Figures 6 and 7 show other experimental results regarding the COIL and ALOI datasets, respectively. In these tests, either all queries were loaded with Gaussian noise (GN) or motion blur (MB), or the first two queries were partially occluded, while the remaining ones were loaded with MB and GN (these are denoted with \(2\hbox {O}\_{\mathrm{MB}}\) and \(2\hbox {O}\_{\mathrm{GN}}\)). In all cases, the increase of the number of queries resulted in higher hit-rate and active vision outperformed the non-active.

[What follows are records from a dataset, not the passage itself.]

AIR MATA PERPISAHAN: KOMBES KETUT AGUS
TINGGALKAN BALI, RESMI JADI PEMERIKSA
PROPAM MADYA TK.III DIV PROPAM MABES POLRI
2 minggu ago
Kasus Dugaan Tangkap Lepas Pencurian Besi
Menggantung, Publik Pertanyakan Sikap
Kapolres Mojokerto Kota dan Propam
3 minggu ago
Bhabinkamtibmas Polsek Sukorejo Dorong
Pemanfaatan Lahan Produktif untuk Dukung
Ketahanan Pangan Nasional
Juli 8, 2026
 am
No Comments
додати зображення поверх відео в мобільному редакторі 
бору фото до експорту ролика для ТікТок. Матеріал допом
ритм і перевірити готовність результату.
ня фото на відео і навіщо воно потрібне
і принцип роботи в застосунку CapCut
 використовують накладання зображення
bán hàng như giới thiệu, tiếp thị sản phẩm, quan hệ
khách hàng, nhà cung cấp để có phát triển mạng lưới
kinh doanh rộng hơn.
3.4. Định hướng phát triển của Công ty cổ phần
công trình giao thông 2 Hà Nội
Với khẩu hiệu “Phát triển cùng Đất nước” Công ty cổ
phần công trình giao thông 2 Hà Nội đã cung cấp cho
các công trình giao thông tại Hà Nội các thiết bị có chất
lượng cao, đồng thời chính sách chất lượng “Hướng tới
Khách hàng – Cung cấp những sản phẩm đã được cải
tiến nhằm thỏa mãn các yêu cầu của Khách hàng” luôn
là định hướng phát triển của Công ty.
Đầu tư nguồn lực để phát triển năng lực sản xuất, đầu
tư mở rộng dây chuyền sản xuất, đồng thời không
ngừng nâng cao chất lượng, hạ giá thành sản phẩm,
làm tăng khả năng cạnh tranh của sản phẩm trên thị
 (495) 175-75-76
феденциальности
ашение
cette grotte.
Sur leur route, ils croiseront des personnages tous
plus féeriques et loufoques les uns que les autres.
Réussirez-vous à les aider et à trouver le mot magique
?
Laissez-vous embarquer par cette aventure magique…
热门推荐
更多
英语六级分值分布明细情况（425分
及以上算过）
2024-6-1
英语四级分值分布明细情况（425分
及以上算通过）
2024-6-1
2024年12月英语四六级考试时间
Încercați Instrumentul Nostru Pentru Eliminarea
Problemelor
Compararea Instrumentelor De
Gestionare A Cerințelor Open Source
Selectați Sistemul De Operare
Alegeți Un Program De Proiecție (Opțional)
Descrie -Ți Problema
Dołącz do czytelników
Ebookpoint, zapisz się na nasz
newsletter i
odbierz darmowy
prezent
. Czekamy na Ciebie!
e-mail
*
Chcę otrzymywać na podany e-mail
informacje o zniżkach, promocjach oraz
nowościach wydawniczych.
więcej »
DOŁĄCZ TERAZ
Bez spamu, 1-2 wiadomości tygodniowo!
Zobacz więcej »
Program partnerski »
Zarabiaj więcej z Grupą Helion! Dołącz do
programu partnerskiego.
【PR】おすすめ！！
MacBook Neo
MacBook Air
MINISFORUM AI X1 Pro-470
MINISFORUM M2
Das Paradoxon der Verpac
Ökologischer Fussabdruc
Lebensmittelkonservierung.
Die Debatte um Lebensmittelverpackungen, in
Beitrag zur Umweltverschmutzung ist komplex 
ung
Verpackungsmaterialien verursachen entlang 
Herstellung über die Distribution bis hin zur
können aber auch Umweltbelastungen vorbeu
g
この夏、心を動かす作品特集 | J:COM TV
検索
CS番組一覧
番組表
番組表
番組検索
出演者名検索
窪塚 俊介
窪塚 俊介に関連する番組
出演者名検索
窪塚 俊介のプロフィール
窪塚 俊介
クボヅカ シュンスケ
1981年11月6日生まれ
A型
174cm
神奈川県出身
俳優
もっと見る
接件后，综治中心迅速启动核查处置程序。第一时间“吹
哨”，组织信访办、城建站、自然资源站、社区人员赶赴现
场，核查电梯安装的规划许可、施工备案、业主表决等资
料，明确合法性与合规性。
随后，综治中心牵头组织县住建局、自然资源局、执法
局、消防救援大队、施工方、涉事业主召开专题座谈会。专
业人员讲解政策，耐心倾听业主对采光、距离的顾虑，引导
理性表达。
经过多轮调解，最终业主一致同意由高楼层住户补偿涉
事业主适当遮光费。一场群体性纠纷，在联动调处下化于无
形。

For an alternative presentation of some parts of the above data, we included a table (Table 1) of results for the 8 queries cases. It is clear to see that while in case of the smaller dataset (COIL-100 with 100 object classes) there is a significant advantage of the active method, contrary, in case of large number of object classes, this evaporates to around 1% in general. While this effect is natural, it is less significant in case of good quality images as we can read from Fig. 5 where only occlusion happened but no other type of noise.

Fig. 6
figure 6

Comparison of active and non-active recognition on the distorted COIL dataset. First graph: motion blur, second graph: Gaussian noise

Fig. 7
figure 7

Comparison of active and non-active recognition on the distorted ALOI dataset. First graph: motion blur, second graph: Gaussian noise

Table 1 Average hit-rates (%) in case of different query distortions applying 8 sequential queries

5.1 About space and time complexity

While any single shot feature extraction technique can be applied in the proposed framework, in our article we used the very compact CEDD descriptor. It occupies 144 bytes per image, while the orientation information requires not more than 4 Bytes. Running on plain CPUs (Intel Core i7), the memory and running time requirements are given in Table 2.

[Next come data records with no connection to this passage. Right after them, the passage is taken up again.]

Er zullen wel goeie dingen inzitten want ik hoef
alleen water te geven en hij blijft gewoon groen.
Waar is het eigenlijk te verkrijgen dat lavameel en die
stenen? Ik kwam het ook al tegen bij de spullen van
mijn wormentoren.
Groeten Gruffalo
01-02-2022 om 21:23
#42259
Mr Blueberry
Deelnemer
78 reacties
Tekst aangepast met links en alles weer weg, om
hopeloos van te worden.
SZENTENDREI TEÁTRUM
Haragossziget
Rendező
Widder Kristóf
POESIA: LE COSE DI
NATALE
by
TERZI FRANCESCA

Table 2 Memory and running time requirements of the HMM and LSTM models

5.2 Comparison to LSTM

Since DNNs are known for high performance in object recognition, we implemented a so-called ConvLSTM network accepting several query frames based on the technique given in [23]. The overview of the framework, after our modification, is illustrated in Fig. 8. It can process query frames in a directional sequential order (either left or right), the 10 convolution kernels have size 3 by 3. It is known that DNNs are sensible for the training: High number of sample images are required under similar viewing conditions to those at inference. To accomplish this, either sophisticated augmentation techniques are required or large synthetic datasets are used relying on the CAD model of the objects. In our experiments, we trained the LSTM on the whole COIL dataset and tested its recognition performance on the partially occluded version. We already showed the hit-rates of our proposed framework in Fig. 5. For comparisons with LSTM, Fig. 9 shows the mAP (mean average precision) values. It can be interpreted that the HMM can handle much better the untrained occluded queries. The running time and memory usage of the LSTM model are given in Table 2. Please also consider that the training took about half an hour for 100 epochs with an NVIDIA Quadro P6000 GPU with 24 GB RAM.

Fig. 8
figure 8

Overview of the tested ConvLSTM framework in case of four sequential queries

Fig. 9
figure 9

Comparison of active HMM and ConvLSTM on occluded queries

6 Summary

The main contribution of our paper is to show how active perception and information fusion can help the recognition of 3D objects in a HMM framework if only weak classifiers are applied. The possible application of such approaches can be important in embedded systems or if sensors with limited resources are to be used, for example, in future’s autonomous or IoT devices. The proposed HMM technique is computationally lightweight, requires limited memory, and can incorporate other classifiers, not only the presented CEDD. The effectiveness of the method was tested with large number of experiments in various conditions and with comparisons with an LSTM implementation.